# Are FL Studio's stock mixing and mastering plugins really that bad?



## bwmusic (Feb 13, 2015)

I've been using FL and its plugins for years. It seems to do the job but I have also been hearing that FL's compressor, EQ, reverb and Mastering plugins are all pretty bad. I even notice the pros who actually use FL Studio for composing, hardly ever use the stock plugins..

Now I'am no audiophile, but is there really any noticeable difference between those high-end plugins (like Waves, UAD, FabFilter and Izotope) compared to FL's stock ones?

Like has anyone ever documented a comparison that xyz plugin is better than Fruity Compressor/Reverb/EQ/Maximus because of xyz reason?


----------



## pixel (Feb 13, 2015)

It depends. Every plugin is different: you have different digital compressors, analog recreations etc. Some have more options other few. 
So it's hard to give one answer about all of Waves, UAD etc plugins compared to FL stock. Here your ears should be the judge because it's mostly a personal taste.

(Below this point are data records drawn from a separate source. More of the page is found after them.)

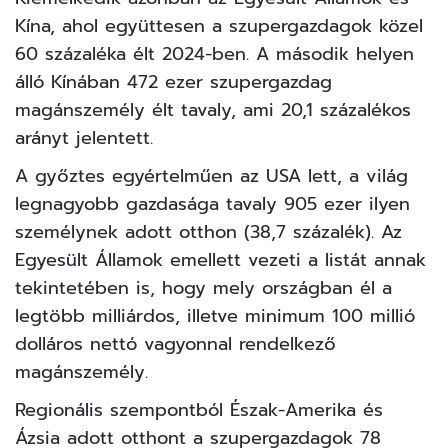
Kína, ahol együttesen a szupergazdagok közel
60 százaléka élt 2024-ben. A második helyen
álló Kínában 472 ezer szupergazdag
magánszemély élt tavaly, ami 20,1 százalékos
arányt jelentett.
A győztes egyértelműen az USA lett, a világ
legnagyobb gazdasága tavaly 905 ezer ilyen
személynek adott otthon (38,7 százalék). Az
Egyesült Államok emellett vezeti a listát annak
tekintetében is, hogy mely országban él a
legtöbb milliárdos, illetve minimum 100 millió
dolláros nettó vagyonnal rendelkező
magánszemély.
Regionális szempontból Észak-Amerika és
Ázsia adott otthont a szupergazdagok 78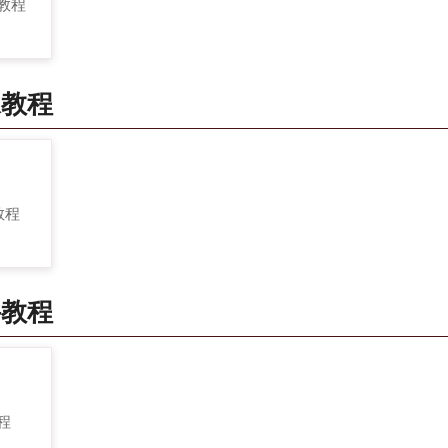
 教程
像教程
 教程
件教程
教程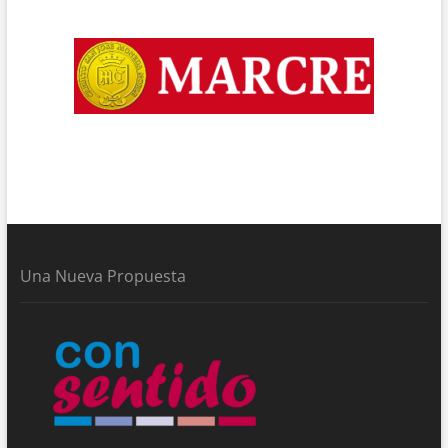
Una Nueva Propuesta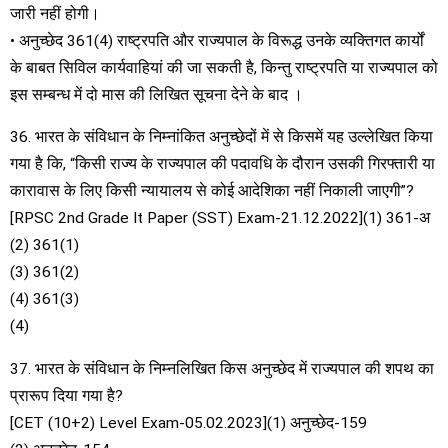
जारी नहीं होगी।
• अनुच्छेद 361(4) राष्ट्रपति और राज्यपाल के विरूद्ध उनके व्यक्तिगत कार्यों
के बाबत सिविल कार्यवाहियां की जा सकती है, किन्तु राष्ट्रपति या राज्यपाल को
इस सम्बन्ध में दो मास की लिखित सूचना देने के बाद ।
36. भारत के संविधान के निम्नांकित अनुच्छेदों में से किसमें यह उल्लेखित किया
गया है कि, “किसी राज्य के राज्यपाल की पदावधि के दौरान उसकी गिरफ्तारी या
कारावास के लिए किसी न्यायालय से कोई आदेशिका नहीं निकाली जाएगी”?
[RPSC 2nd Grade It Paper (SST) Exam-21.12.2022](1) 361-अ
(2) 361(1)
(3) 361(2)
(4) 361(3)
(4)
37. भारत के संविधान के निम्नलिखित किस अनुच्छेद में राज्यपाल की शपथ का
प्रारूप दिया गया है?
[CET (10+2) Level Exam-05.02.2023](1) अनुच्छेद-159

Btw my last rendezvous with FL was 10 years ago so I have no idea how it looks now


----------



## shapeshifter00 (Feb 13, 2015)

I personally think they are pretty good. I like the Parametric EQ 2, limiter (as a sidechain compressor) and Pitcher. They do the job and if you can use them well you don't need a lot of things to replace them. If I were to suggest something cheap that I like a bit better then the stock plugins I would recommend Toneboosters Track Essentials (20 eur) (love the EQ in that one), then a better reverb like Valhalla Room (50$) or Valhalla Vintage Verb (50$) then use TDR Kotelnikov Compressor (Free) as bus compressor. Perhaps also Toneboosters Barricade limiter (20$) or the free version you get in Computer Music magazine. Around 100$ in plugins to add to the stock plugins.


----------